__What you should do__.
Among the entries below, find the line with "に、具体的な企業見学の話が動き出した。", then quote it and each following line up to and including the line with "בניית תוכנית שיווק", and nothing else.

__Source material__.
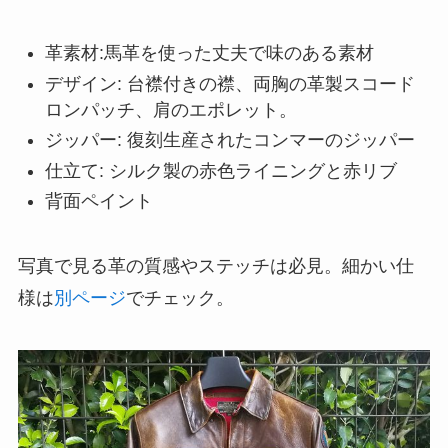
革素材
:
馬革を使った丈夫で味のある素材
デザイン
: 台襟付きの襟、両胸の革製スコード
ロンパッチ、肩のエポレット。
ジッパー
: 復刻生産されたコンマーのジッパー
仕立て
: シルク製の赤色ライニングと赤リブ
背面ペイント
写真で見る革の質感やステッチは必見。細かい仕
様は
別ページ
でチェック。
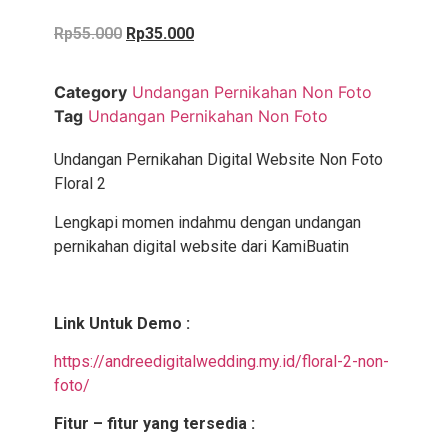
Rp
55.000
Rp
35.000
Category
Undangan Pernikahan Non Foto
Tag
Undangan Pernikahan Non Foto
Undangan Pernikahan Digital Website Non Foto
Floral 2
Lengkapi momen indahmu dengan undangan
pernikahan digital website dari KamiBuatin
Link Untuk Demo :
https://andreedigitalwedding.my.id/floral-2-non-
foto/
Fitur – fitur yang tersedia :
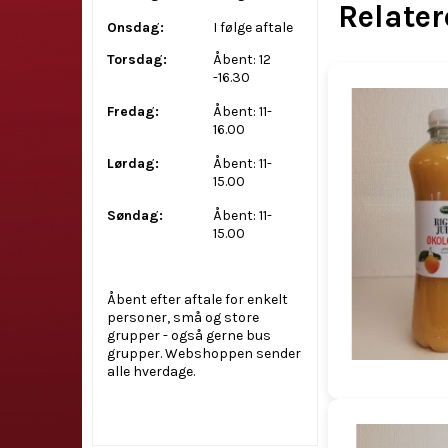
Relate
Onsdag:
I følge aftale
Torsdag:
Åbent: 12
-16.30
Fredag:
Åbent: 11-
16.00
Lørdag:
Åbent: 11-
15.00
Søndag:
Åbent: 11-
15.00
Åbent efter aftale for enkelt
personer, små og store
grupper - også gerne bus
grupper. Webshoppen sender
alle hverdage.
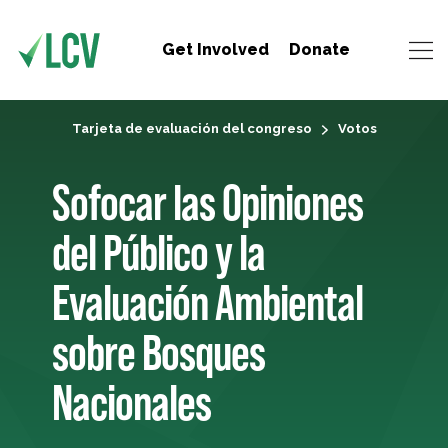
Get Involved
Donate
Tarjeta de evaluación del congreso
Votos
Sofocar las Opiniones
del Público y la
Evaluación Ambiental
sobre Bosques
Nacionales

==

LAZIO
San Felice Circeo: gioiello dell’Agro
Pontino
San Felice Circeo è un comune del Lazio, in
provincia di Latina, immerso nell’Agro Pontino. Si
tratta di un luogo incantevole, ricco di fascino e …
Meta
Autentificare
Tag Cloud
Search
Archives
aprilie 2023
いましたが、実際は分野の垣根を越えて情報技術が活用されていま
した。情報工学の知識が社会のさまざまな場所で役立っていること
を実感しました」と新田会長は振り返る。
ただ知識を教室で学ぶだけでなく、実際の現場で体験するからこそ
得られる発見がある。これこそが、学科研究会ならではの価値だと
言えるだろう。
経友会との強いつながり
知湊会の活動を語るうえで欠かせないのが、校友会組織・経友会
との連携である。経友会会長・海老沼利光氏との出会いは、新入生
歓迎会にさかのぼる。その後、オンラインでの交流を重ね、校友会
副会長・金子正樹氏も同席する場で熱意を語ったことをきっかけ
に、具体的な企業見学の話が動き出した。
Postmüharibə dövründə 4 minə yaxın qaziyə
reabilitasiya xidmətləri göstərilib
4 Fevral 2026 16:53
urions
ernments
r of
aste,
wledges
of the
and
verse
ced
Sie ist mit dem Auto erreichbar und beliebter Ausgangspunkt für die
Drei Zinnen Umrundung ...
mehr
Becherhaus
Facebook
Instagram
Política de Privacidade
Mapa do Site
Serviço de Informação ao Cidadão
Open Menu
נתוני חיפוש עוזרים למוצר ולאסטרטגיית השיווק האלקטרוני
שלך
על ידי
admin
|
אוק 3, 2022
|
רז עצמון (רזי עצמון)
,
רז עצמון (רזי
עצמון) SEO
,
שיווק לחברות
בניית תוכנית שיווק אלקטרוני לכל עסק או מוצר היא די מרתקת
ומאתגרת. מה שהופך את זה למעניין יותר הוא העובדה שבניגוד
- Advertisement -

__Result below__.
に、具体的な企業見学の話が動き出した。
Postmüharibə dövründə 4 minə yaxın qaziyə
reabilitasiya xidmətləri göstərilib
4 Fevral 2026 16:53
urions
ernments
r of
aste,
wledges
of the
and
verse
ced
Sie ist mit dem Auto erreichbar und beliebter Ausgangspunkt für die
Drei Zinnen Umrundung ...
mehr
Becherhaus
Facebook
Instagram
Política de Privacidade
Mapa do Site
Serviço de Informação ao Cidadão
Open Menu
נתוני חיפוש עוזרים למוצר ולאסטרטגיית השיווק האלקטרוני
שלך
על ידי
admin
|
אוק 3, 2022
|
רז עצמון (רזי עצמון)
,
רז עצמון (רזי
עצמון) SEO
,
שיווק לחברות
בניית תוכנית שיווק אלקטרוני לכל עסק או מוצר היא די מרתקת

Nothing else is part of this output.